TASK INPUT:

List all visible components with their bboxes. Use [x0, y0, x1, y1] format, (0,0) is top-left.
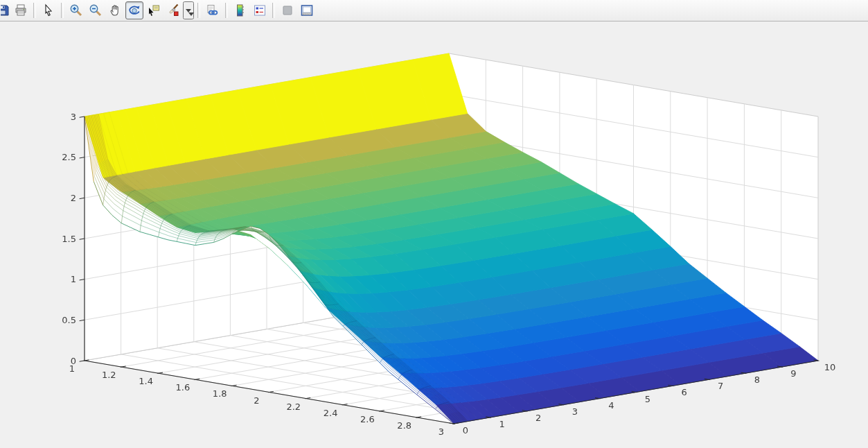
toolbar-separator	[33, 3, 36, 18]
zoom-out-button[interactable]	[87, 1, 105, 19]
toolbar-separator	[272, 3, 275, 18]
toolbar-separator	[225, 3, 228, 18]
link-icon	[206, 3, 220, 17]
toolbar-separator	[197, 3, 200, 18]
zoom-out-icon	[89, 3, 103, 17]
figure-toolbar	[0, 0, 868, 21]
brush-dropdown-button[interactable]	[183, 1, 194, 19]
colorbar-icon	[233, 3, 247, 17]
zoom-in-button[interactable]	[67, 1, 85, 19]
link-plot-button[interactable]	[204, 1, 222, 19]
data-cursor-icon	[147, 3, 161, 17]
brush-icon	[166, 3, 180, 17]
edit-plot-button[interactable]	[39, 1, 57, 19]
print-icon	[14, 3, 28, 17]
toolbar-separator	[61, 3, 64, 18]
gray-square-icon	[281, 3, 294, 17]
arrow-cursor-icon	[42, 3, 55, 17]
insert-legend-button[interactable]	[251, 1, 269, 19]
dock-figure-button[interactable]	[298, 1, 316, 19]
brush-button[interactable]	[164, 1, 182, 19]
data-cursor-button[interactable]	[145, 1, 163, 19]
figure-area	[0, 21, 868, 448]
dock-window-icon	[300, 3, 314, 17]
legend-icon	[253, 3, 267, 17]
matlab-figure-window	[0, 0, 868, 448]
surface-plot-canvas[interactable]	[0, 21, 868, 448]
rotate-3d-icon	[127, 3, 141, 17]
insert-colorbar-button[interactable]	[231, 1, 249, 19]
zoom-in-icon	[69, 3, 83, 17]
save-button[interactable]	[0, 1, 10, 19]
pan-button[interactable]	[106, 1, 124, 19]
print-button[interactable]	[12, 1, 30, 19]
chevron-down-icon	[186, 9, 191, 12]
hide-plot-tools-button[interactable]	[278, 1, 296, 19]
hand-icon	[108, 3, 122, 17]
save-icon	[0, 3, 10, 17]
rotate-3d-button[interactable]	[125, 1, 143, 19]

PROMPT: When a line in the material includes the word "legend", copy it out.

ANSWER FOR THIS EXERCISE:
insert-legend-button[interactable]	[251, 1, 269, 19]
legend-icon	[253, 3, 267, 17]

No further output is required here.